Congratulations hun x This give the rest of us lots of hope x


----------



## staycutee

Congratulations xo


----------



## babytyme

Congrats! I would imagine you'd have an early scan because of the clomid. Keep us updated.


----------



## SmileyShazza

https://www.smileyvault.com/albums/userpics/10172/congratulationss.gif


----------



## ArticBaby

Congratulations :baby:

:wohoo::wohoo::wohoo::wohoo::wohoo:


----------



## tateypot

MANY CONGRATULATIONS!!!! So pleased for you!


----------



## Chris77

Congrats!


----------



## reversal

congratulations x


----------



## Dancingkaty1

thank u every1 for ur replies...didnt sleep very well just so excited lol....just did a clearblue digital.....it says pregnant 1-2 weeks which is what i was expecting.....still feel like af will arrive by tues.....will try & upload the test pics...how do i do it? x


----------



## tansey

congrats!


----------



## NicoleB

Congrats honey!!


----------



## Odd Socks

that's fab! well done :) we were waiting for fertility treatment when i got my :bfp:!
xx


----------



## gypsy

first of all congrats on your bfp,im on clomid too and my specialist has given me a number to ring if i ever get pregnant for a 7 week scan,so you might get one.


----------



## foxyloxy28

Congratulations :)


----------



## Dancingkaty1

gypsy said:


> first of all congrats on your bfp,im on clomid too and my specialist has given me a number to ring if i ever get pregnant for a 7 week scan,so you might get one.

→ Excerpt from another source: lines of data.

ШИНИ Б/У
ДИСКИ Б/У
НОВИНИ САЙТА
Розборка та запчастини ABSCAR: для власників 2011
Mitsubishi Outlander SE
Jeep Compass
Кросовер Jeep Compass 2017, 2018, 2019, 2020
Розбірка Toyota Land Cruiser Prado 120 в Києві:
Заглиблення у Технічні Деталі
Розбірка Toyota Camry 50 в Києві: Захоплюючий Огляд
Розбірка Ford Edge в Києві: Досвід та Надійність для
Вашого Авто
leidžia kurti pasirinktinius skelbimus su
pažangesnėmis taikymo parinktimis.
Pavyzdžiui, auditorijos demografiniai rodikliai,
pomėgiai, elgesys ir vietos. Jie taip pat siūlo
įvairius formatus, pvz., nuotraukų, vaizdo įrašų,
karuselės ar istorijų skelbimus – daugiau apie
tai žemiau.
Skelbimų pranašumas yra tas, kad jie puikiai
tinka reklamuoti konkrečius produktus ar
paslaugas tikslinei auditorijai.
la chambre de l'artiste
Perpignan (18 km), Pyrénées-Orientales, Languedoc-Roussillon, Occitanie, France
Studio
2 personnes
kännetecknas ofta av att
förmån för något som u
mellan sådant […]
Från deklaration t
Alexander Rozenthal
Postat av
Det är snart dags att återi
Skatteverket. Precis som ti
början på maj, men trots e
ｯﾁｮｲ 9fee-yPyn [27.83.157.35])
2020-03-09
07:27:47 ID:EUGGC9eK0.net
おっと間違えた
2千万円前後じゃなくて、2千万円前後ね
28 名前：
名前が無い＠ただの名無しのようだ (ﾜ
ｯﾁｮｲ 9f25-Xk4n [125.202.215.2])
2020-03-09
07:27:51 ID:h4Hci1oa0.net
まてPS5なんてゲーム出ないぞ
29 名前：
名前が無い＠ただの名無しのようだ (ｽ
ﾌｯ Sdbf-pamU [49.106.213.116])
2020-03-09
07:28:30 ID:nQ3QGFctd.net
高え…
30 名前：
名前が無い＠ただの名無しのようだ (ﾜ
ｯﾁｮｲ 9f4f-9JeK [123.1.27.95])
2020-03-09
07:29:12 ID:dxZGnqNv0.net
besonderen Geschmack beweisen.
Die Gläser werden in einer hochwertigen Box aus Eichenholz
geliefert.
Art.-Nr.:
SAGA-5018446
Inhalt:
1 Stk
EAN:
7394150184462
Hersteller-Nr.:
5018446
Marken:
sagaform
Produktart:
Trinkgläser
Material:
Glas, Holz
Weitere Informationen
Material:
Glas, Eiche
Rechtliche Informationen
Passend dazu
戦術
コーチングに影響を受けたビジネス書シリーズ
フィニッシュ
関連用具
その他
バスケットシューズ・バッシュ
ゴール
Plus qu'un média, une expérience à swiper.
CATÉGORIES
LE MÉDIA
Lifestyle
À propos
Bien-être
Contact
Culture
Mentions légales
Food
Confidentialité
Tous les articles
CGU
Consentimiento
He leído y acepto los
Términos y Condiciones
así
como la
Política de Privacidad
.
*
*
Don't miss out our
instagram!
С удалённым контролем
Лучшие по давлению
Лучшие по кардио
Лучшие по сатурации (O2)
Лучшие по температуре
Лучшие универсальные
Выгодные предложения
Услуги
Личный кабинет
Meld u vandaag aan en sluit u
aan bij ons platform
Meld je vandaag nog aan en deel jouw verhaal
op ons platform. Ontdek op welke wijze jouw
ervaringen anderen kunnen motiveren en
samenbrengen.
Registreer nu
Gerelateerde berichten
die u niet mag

thank u! thats really interesting....will ring my fs 2moro & ask her if im allowed an early scan.....got 3 strong positives yesterday & the thought of twins is in my mind!!! xxx


----------



## mommymillard

congratulations!!!


----------



## Blob

Congrats thats amazing news!! :yipee: :yipee: I hope they give you an early scan!!!


----------



## gypsy

Dancingkaty1 said:


> gypsy said:
> 
> 
> first of all congrats on your bfp,im on clomid too and my specialist has given me a number to ring if i ever get pregnant for a 7 week scan,so you might get one.
> 
> thank u! thats really interesting....will ring my fs 2moro & ask her if im allowed an early scan.....got 3 strong positives yesterday & the thought of twins is in my mind!!! xxxClick to expand...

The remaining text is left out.